7. A lane-changing behavior prediction system, characterized in that, Including: An information acquisition module for extracting the traffic flow density on the road, the proportion of trucks on the road, and the vehicle lengths and vehicle feature information of the lane-changing vehicle with one lane-changing behavior and surrounding vehicles from the HighD vehicle trajectory dataset at different window times starting from the start time and increasing at each time interval; A data screening module for analyzing the vehicle feature information using Spearman correlation to obtain statistical values, and the statistical values are used to describe the distribution and fluctuation of the vehicle feature information from different perspectives; A clustering analysis module for using the vehicle lengths of the lane-changing vehicle and surrounding vehicles, the traffic flow density on the road, the proportion of trucks on the road, and the statistical values as a dataset, performing clustering analysis on the dataset through the K-means clustering algorithm, and classifying the driving styles of the lane-changing vehicle and surrounding vehicles into conservative, general, and aggressive types; A model training module, which is used to calculate the probability value P of each data in the dataset after driving style classification by using the one-way analysis of variance method, and take the data with the probability value P less than the set threshold as the key input variables; use the double-layer convolutional neural network 2-CNN as the lane-changing prediction model, and train the lane-changing prediction model with the key input variables to obtain the trained lane-changing prediction model; A window time screening module, which is used to input the key input variables under different window times into the trained lane-changing prediction model for prediction respectively, calculate the F1 value according to the prediction results corresponding to each window time, and take the window time with the maximum F1 value as the optimal window time; A prediction module, which is used to extract the image data of the vehicle to be lane-changed and the surrounding vehicles at the optimal window time during the lane-changing prediction process, input the extracted data into the trained lane-changing prediction model to obtain the lane-changing behavior prediction result, and perform lane-changing according to the lane-changing behavior prediction result.

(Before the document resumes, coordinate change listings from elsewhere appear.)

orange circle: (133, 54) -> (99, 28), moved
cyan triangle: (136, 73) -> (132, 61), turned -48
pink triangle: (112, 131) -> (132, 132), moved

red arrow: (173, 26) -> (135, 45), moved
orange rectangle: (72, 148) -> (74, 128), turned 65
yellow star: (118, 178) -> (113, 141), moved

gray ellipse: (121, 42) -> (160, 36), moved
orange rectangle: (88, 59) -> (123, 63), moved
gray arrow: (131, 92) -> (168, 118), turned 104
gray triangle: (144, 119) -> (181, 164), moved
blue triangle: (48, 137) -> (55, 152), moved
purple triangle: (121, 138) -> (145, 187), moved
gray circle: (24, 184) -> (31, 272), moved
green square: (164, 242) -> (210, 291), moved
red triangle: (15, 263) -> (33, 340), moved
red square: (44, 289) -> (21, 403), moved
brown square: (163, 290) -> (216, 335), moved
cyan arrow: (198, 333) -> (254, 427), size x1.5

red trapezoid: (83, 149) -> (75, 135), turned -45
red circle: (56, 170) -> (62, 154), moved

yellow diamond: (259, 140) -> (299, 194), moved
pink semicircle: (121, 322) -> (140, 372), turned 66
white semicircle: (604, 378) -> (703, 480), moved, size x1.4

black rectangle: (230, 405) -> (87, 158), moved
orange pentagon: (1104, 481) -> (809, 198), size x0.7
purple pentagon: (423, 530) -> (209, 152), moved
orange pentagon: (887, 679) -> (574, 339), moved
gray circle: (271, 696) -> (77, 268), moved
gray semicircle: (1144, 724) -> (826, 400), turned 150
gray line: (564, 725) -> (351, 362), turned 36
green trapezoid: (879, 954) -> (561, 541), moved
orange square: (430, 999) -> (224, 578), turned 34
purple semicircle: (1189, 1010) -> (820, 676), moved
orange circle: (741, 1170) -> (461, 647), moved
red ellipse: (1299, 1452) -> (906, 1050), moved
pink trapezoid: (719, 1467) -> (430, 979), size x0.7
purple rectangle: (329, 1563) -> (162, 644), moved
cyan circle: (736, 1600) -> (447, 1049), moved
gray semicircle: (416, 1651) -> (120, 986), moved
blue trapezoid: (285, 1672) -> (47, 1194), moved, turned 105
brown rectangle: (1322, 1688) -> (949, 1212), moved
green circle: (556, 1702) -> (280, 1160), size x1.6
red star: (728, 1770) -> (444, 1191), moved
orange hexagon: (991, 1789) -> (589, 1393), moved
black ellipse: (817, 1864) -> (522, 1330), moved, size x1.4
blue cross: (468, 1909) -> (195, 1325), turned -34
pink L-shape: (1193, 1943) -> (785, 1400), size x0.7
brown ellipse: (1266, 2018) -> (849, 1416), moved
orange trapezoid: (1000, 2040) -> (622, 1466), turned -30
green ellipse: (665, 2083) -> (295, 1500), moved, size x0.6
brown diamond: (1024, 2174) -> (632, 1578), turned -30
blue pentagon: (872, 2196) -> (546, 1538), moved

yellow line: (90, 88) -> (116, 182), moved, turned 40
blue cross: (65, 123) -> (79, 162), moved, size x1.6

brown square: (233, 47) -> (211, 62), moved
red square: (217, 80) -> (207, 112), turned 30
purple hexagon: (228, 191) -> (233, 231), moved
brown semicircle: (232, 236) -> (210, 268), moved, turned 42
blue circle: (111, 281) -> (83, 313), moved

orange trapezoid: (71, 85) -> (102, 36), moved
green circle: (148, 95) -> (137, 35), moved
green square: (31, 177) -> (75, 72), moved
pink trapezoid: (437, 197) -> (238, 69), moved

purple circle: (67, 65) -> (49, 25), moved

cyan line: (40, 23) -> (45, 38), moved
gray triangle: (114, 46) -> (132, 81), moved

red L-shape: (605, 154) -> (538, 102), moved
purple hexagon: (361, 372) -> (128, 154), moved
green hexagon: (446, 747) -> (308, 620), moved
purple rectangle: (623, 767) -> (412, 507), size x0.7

8. A computer device, comprising a memory and a processor, wherein a computer program is stored in the memory, characterized in that, When the processor executes the computer program, it implements the steps of a lane-changing behavior prediction method according to any one of claims 1-6.
9. A storage medium, on which a computer program is stored, characterized in that, When the computer program is executed by the processor, it implements the steps of a lane-changing behavior prediction method according to any one of claims 1-6.